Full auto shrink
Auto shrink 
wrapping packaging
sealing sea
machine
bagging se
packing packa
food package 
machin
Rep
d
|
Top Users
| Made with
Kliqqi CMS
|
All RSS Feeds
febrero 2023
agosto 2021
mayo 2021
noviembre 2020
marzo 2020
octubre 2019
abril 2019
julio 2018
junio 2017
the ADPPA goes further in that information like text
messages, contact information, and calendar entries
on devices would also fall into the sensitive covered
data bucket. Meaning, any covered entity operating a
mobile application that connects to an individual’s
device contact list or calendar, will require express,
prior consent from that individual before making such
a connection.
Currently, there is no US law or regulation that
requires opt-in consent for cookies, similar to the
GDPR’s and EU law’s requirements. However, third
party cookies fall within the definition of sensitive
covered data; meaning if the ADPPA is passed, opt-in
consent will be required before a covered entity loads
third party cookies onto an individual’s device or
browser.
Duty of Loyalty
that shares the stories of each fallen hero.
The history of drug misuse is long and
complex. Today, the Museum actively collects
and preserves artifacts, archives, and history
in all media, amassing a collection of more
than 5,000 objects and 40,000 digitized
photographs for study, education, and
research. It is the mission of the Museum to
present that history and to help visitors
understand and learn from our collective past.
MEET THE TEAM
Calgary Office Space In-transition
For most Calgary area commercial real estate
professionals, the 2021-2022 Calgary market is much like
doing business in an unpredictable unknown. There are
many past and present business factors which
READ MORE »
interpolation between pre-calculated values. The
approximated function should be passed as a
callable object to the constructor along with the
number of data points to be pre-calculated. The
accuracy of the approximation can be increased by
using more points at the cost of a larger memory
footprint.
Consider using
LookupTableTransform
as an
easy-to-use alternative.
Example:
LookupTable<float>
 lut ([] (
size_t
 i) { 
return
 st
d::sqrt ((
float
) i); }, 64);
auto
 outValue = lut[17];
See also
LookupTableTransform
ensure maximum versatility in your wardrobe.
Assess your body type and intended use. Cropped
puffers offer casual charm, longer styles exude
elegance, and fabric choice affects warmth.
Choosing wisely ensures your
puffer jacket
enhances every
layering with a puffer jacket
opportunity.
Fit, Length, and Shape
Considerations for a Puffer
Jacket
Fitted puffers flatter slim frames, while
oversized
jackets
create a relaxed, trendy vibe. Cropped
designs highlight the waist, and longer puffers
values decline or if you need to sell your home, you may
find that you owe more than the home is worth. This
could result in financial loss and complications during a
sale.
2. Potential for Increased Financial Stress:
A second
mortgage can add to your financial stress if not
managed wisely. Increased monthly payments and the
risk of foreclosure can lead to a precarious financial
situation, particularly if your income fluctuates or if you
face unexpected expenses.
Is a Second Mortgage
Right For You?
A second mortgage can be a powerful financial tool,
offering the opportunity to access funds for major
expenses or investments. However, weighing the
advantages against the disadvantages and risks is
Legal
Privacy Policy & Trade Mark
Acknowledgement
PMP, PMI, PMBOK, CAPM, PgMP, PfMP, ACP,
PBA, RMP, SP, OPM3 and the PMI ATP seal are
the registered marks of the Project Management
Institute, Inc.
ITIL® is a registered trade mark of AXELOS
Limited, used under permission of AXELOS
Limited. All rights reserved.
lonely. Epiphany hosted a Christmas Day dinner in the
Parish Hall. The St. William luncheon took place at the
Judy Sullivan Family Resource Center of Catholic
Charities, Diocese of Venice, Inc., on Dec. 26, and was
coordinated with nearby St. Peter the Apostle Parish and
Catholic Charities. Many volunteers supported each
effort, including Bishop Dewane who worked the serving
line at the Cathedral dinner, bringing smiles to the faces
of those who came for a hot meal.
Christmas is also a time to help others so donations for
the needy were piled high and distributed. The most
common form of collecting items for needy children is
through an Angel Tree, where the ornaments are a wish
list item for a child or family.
- - - - - - -
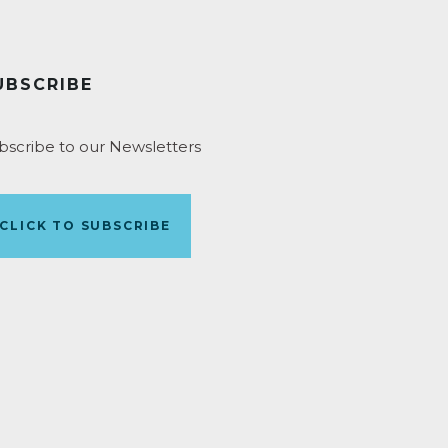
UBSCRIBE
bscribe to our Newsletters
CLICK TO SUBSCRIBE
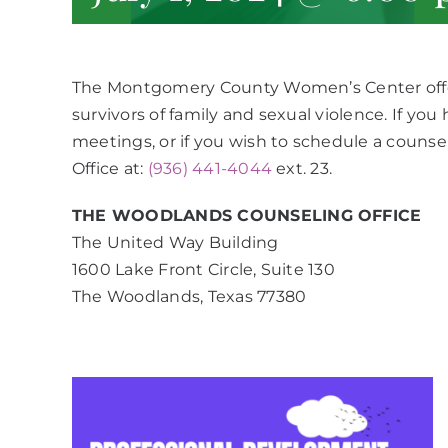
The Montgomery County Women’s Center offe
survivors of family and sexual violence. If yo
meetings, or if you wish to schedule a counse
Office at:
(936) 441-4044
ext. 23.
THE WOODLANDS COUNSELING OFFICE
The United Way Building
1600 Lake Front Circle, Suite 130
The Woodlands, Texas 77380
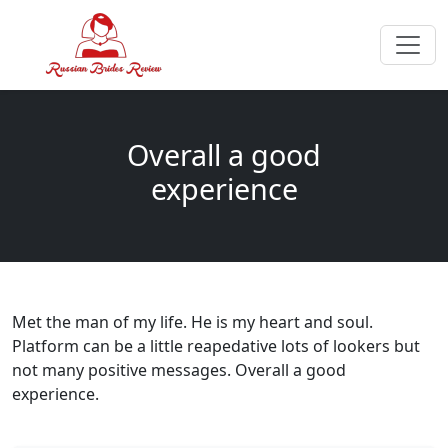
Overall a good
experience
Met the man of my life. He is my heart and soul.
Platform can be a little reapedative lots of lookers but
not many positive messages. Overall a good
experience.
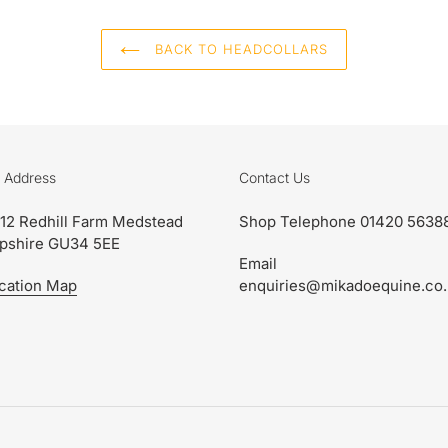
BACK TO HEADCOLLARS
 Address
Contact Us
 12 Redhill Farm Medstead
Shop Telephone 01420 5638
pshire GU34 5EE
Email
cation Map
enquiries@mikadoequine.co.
- - - - - - -
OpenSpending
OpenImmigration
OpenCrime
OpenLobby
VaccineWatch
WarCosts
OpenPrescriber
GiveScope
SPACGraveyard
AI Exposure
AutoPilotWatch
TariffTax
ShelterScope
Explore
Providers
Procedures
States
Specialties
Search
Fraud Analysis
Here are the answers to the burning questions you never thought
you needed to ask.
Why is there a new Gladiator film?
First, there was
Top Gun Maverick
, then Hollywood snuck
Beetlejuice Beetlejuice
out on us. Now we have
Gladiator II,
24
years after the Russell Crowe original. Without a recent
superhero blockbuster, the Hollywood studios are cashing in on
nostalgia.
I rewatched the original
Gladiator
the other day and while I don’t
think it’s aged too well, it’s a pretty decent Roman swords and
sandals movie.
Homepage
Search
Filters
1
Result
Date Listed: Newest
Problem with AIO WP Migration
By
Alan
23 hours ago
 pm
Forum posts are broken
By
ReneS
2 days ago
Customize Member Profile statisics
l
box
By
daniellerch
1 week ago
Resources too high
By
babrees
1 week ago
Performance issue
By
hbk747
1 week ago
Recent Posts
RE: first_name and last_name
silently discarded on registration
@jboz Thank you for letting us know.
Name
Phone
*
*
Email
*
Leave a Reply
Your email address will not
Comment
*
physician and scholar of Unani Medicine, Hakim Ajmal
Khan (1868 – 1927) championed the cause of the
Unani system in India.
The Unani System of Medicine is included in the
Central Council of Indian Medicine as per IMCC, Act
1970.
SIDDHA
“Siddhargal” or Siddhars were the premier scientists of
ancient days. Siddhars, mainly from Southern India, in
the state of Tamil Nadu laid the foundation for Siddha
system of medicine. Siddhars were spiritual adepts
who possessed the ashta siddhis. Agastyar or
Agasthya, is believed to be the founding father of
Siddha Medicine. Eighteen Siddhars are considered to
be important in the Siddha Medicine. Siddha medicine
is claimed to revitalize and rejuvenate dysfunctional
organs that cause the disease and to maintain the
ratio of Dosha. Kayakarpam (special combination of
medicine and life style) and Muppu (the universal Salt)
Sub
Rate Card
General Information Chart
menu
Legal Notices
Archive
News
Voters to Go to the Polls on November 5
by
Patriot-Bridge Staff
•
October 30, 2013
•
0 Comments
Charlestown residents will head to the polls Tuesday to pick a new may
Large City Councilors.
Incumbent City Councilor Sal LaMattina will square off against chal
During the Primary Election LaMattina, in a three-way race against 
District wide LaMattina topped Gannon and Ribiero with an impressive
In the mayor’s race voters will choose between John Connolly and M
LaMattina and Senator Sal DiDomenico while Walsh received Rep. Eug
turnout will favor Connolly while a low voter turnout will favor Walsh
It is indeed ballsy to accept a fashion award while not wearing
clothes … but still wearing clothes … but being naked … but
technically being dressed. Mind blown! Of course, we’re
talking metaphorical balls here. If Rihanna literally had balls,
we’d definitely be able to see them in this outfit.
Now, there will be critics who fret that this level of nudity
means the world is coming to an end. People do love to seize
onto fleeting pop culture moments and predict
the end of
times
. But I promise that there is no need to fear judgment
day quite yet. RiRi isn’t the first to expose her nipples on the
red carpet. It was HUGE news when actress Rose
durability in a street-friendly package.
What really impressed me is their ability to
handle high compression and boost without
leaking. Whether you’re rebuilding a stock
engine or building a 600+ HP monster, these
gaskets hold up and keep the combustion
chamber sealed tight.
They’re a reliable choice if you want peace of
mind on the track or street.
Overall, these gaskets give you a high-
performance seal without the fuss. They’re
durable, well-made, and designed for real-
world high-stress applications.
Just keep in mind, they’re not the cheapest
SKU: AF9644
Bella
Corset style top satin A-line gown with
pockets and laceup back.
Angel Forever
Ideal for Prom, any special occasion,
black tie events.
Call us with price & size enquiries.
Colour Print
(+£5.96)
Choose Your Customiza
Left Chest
- - - - - - -
[EXERCISE GOAL]
In how many lines of the data does the word "wearing" appear? Respond with the number and nothing more.

[WORKED SOLUTION]
2